Berlin-Während des letzten Lockdowns sichtete Anselm Neft, freier Autor, Schriftsteller und Host des (wie die Redaktion der Wochenendausgabe der Berliner Zeitung bekennt: kenntnisreichen und unterhaltsamen) Literatur-Podcasts Laxbrunch, 100 Horrorfilme in 100 Tagen. Für unsere „Halloween-Challenge“ hat er die 28 gruseligsten, krassesten und unterhaltsamsten herausgesucht. Wer ist hartgesotten genug und schafft es, alle 28 Filme zu gucken? Jede Woche präsentiert Anselm Neft sieben Horrorfilme. Diese Serie hat insgesamt vier Folgen. Heute: Die letzte Folge unserer Serie, Teil 4 von 4.

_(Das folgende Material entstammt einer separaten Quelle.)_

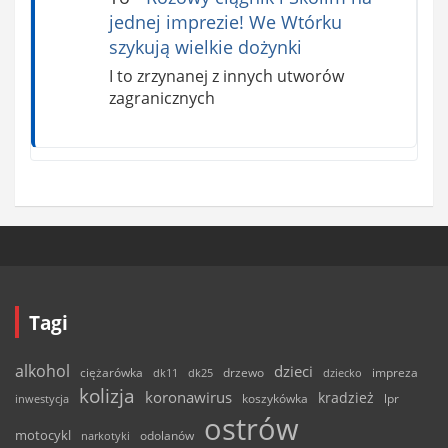
jednej imprezie! We Wtórku
szykują wielkie dożynki
I to zrzynanej z innych utworów
zagranicznych
Tagi
alkohol
dzieci
ciężarówka
drzewo
dk11
dk25
dziecko
impreza
kolizja
koronawirus
kradzież
inwestycja
koszykówka
lpr
ostrów
motocykl
odolanów
narkotyki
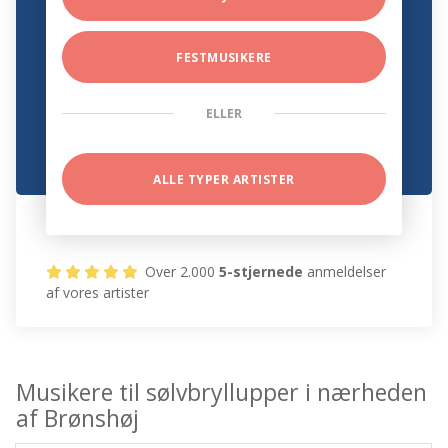
FESTMUSIKERE
ELLER
ALLE TYPER ARTISTER
Over 2.000
5-stjernede
anmeldelser
af vores artister
Musikere til sølvbryllupper i nærheden
af Brønshøj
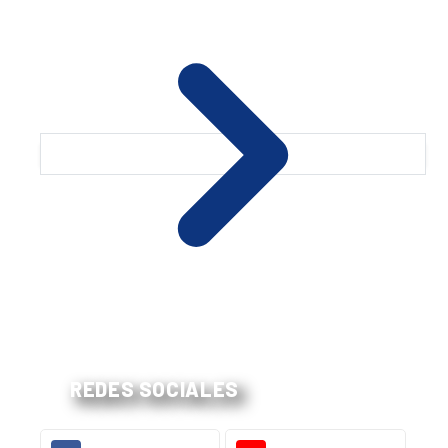
REDES SOCIALES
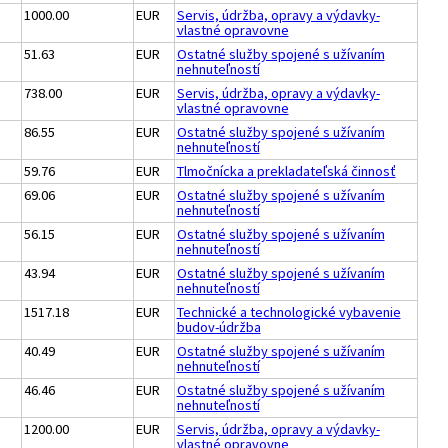
1000.00
EUR
Servis, údržba, opravy a výdavky-
vlastné opravovne
51.63
EUR
Ostatné služby spojené s užívaním
nehnuteľností
738.00
EUR
Servis, údržba, opravy a výdavky-
vlastné opravovne
86.55
EUR
Ostatné služby spojené s užívaním
nehnuteľností
59.76
EUR
Tlmočnícka a prekladateľská činnosť
69.06
EUR
Ostatné služby spojené s užívaním
nehnuteľností
56.15
EUR
Ostatné služby spojené s užívaním
nehnuteľností
43.94
EUR
Ostatné služby spojené s užívaním
nehnuteľností
1517.18
EUR
Technické a technologické vybavenie
budov-údržba
40.49
EUR
Ostatné služby spojené s užívaním
nehnuteľností
46.46
EUR
Ostatné služby spojené s užívaním
nehnuteľností
1200.00
EUR
Servis, údržba, opravy a výdavky-
vlastné opravovne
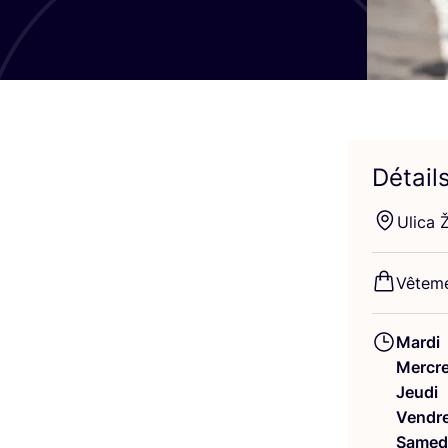
Détail
Uli­ca 
Vête­m
Mardi
Mercre
Jeudi
Vendre
Samed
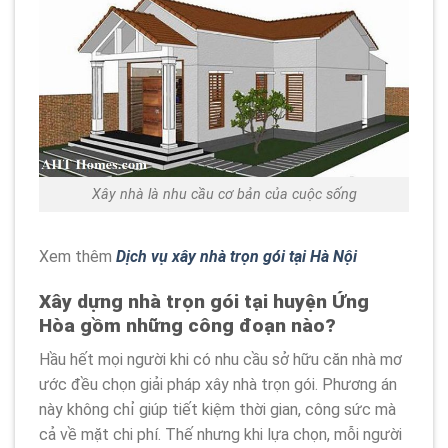
Xây nhà là nhu cầu cơ bản của cuộc sống
Xem thêm
Dịch vụ xây nhà trọn gói tại Hà Nội
Xây dựng nhà trọn gói tại huyện Ứng
Hòa gồm những công đoạn nào?
Hầu hết mọi người khi có nhu cầu sở hữu căn nhà mơ
ước đều chọn giải pháp xây nhà trọn gói. Phương án
này không chỉ giúp tiết kiệm thời gian, công sức mà
cả về mặt chi phí. Thế nhưng khi lựa chọn, mỗi người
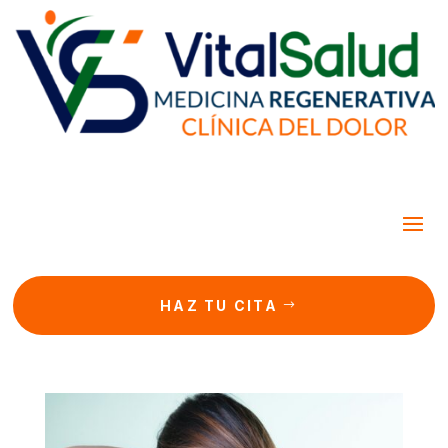
HAZ TU CITA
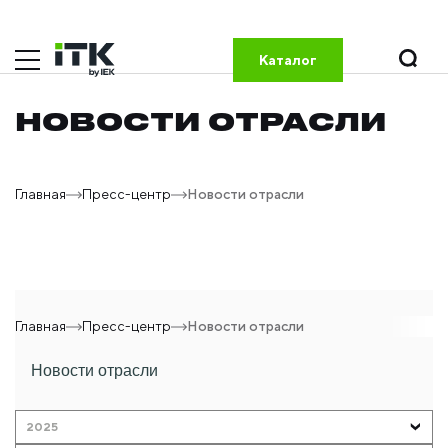
Каталог
НОВОСТИ ОТРАСЛИ
Главная
Пресс-центр
Новости отрасли
Главная
Пресс-центр
Новости отрасли
Новости отрасли
2025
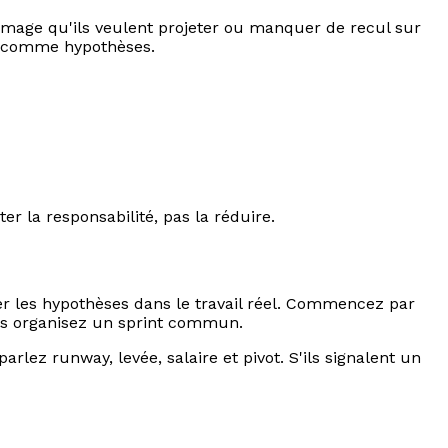
image qu'ils veulent projeter ou manquer de recul sur
er comme hypothèses.
 la responsabilité, pas la réduire.
er les hypothèses dans le travail réel. Commencez par
puis organisez un sprint commun.
parlez runway, levée, salaire et pivot. S'ils signalent un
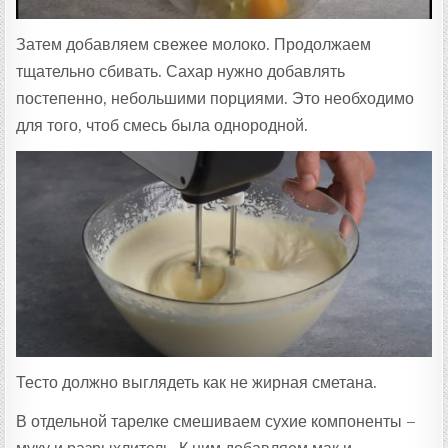
Затем добавляем свежее молоко. Продолжаем
тщательно сбивать. Сахар нужно добавлять
постепенно, небольшими порциями. Это необходимо
для того, чтоб смесь была однородной.
Тесто должно выглядеть как не жирная сметана.
В отдельной тарелке смешиваем сухие компоненты –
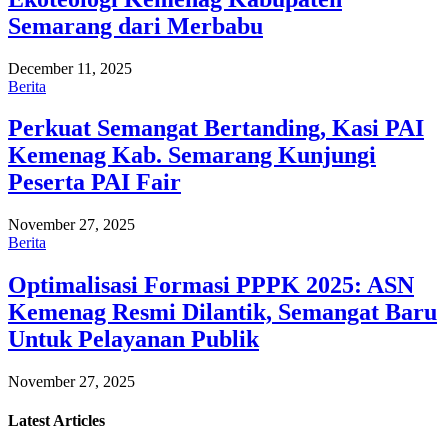
Semarang dari Merbabu
December 11, 2025
Berita
Perkuat Semangat Bertanding, Kasi PAI
Kemenag Kab. Semarang Kunjungi
Peserta PAI Fair
November 27, 2025
Berita
Optimalisasi Formasi PPPK 2025: ASN
Kemenag Resmi Dilantik, Semangat Baru
Untuk Pelayanan Publik
November 27, 2025
Latest
Articles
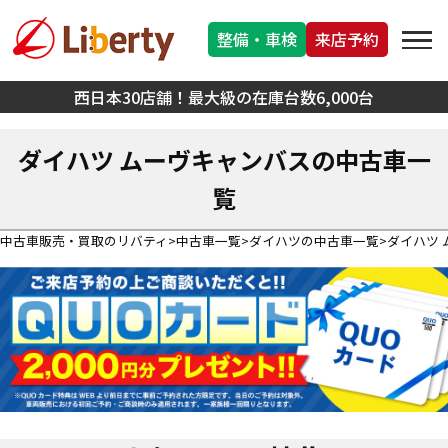
整備・車検
来店予約
西日本30店舗！最大級の在庫台数6,000台
ダイハツ ムーヴキャンバスの中古車一
覧
中古車販売・買取のリバティ
中古車一覧
ダイハツの中古車一覧
ダイハツ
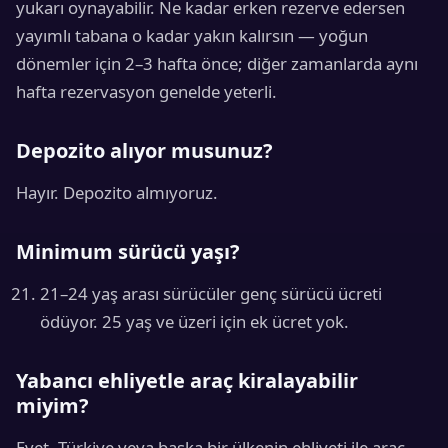
yukarı oynayabilir. Ne kadar erken rezerve edersen
yayımlı tabana o kadar yakın kalırsın — yoğun
dönemler için 2–3 hafta önce; diğer zamanlarda aynı
hafta rezervasyon genelde yeterli.
Depozito alıyor musunuz?
Hayır. Depozito almıyoruz.
Minimum sürücü yaşı?
21–24 yaş arası sürücüler genç sürücü ücreti
ödüyor. 25 yaş ve üzeri için ek ücret yok.
Yabancı ehliyetle araç kiralayabilir
miyim?
Evet. Türkiye veya başka bir ülkenin ehliyeti ile araç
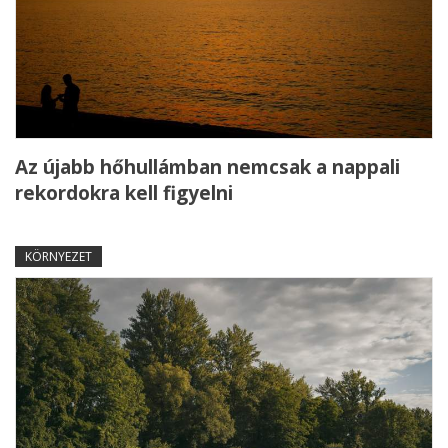
Az újabb hőhullámban nemcsak a nappali
rekordokra kell figyelni
KÖRNYEZET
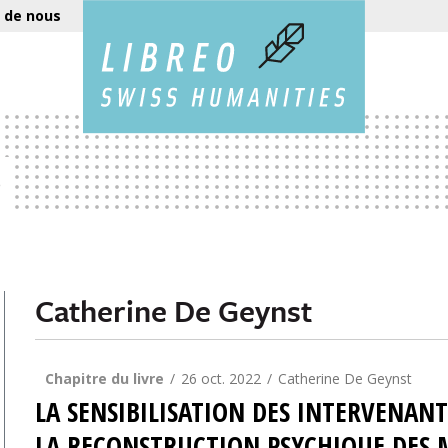
 de nous
e
Catherine De Geynst
Chapitre du livre
26 oct. 2022
Catherine De Geynst
LA SENSIBILISATION DES INTERVENANT
LA RECONSTRUCTION PSYCHIQUE DES 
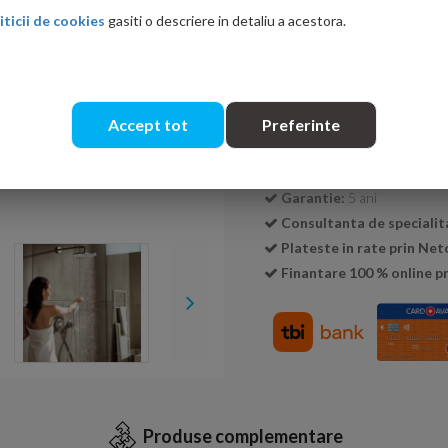
iticii de cookies
gasiti o descriere in detaliu a acestora.
Cantitate:
Accept tot
Preferinte
Transport GRATUIT la c
Livrare:
24-48 ore
Garantie:
5 ani
Consultanta de specialit
Plateste in rate prin Ne
Finantare 100 % online pr
Produse complementare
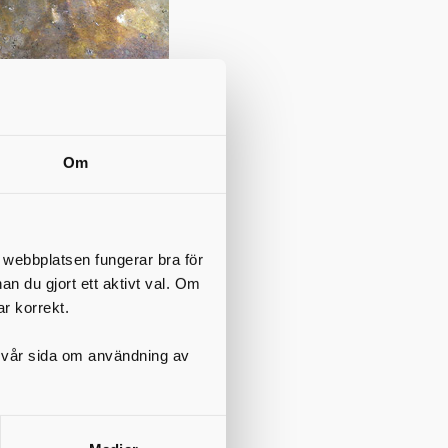
Om
t webbplatsen fungerar bra för
nan du gjort ett aktivt val. Om
ar korrekt.
är det
på vår sida om användning av
n oftast är
igt
atten. När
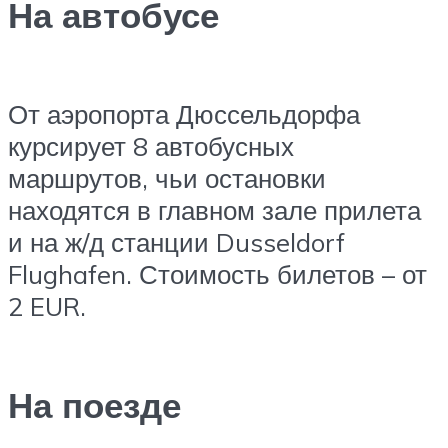
На автобусе
От аэропорта Дюссельдорфа
курсирует 8 автобусных
маршрутов, чьи остановки
находятся в главном зале прилета
и на ж/д станции Dusseldorf
Flughafen. Стоимость билетов – от
2 EUR.
На поезде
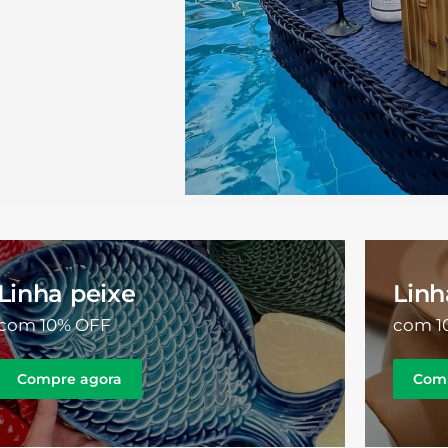
Linha peixe
Linh
com 10% OFF
com 1
Compre agora
Com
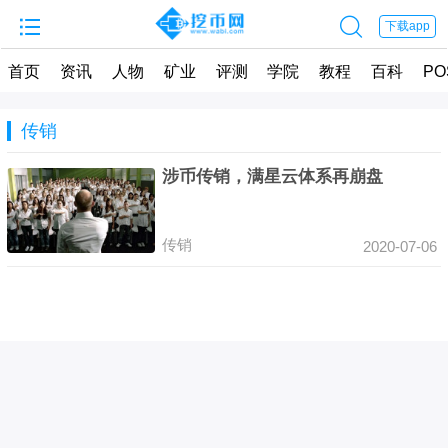


下载app
首页
资讯
人物
矿业
评测
学院
教程
百科
PO
传销
涉币传销，满星云体系再崩盘
传销
2020-07-06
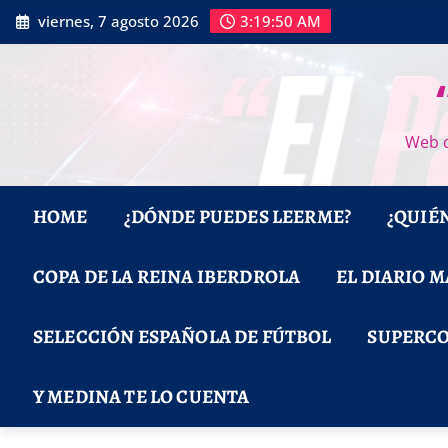
Saltar
viernes, 7 agosto 2026
3:19:52 AM
al
contenido
Web d
HOME
¿DÓNDE PUEDES LEERME?
¿QUIÉ
COPA DE LA REINA IBERDROLA
EL DIARIO 
SELECCIÓN ESPAÑOLA DE FÚTBOL
SUPERCO
Y MEDINA TE LO CUENTA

„The Evil Dead“ (USA 1981): Filmstudenten schufen mit geringem Budget diesen fast schon idealtypischen Horrorfilm: Fünf junge Menschen urlauben in Waldhütte und beschwören naseweis dämonische Kräfte, die bald in diesen bald in jenen (meist weiblichen) Wirtskörper rauschen. Da hilft nur noch zerstückeln. Richtig: Das ist kein Meilenstein des feministischen Arthouse-Films, aber dank ungezügelter Horrorlust der Macher sowie genialer Tonspur und irrwitziger Kameraführung ein Kultklassiker mit Charme. Ich habe den jahrelang indizierten Film mit 13 Jahren auf VHS gesehen und lange davon gezehrt. 2013 gab es ein Remake, das zwar nicht an die psychotische Wirkung des Originals herankommt, aber dank besserer Special Effects, erweiterter Story und hohem Blutzoll trotzdem fetzt.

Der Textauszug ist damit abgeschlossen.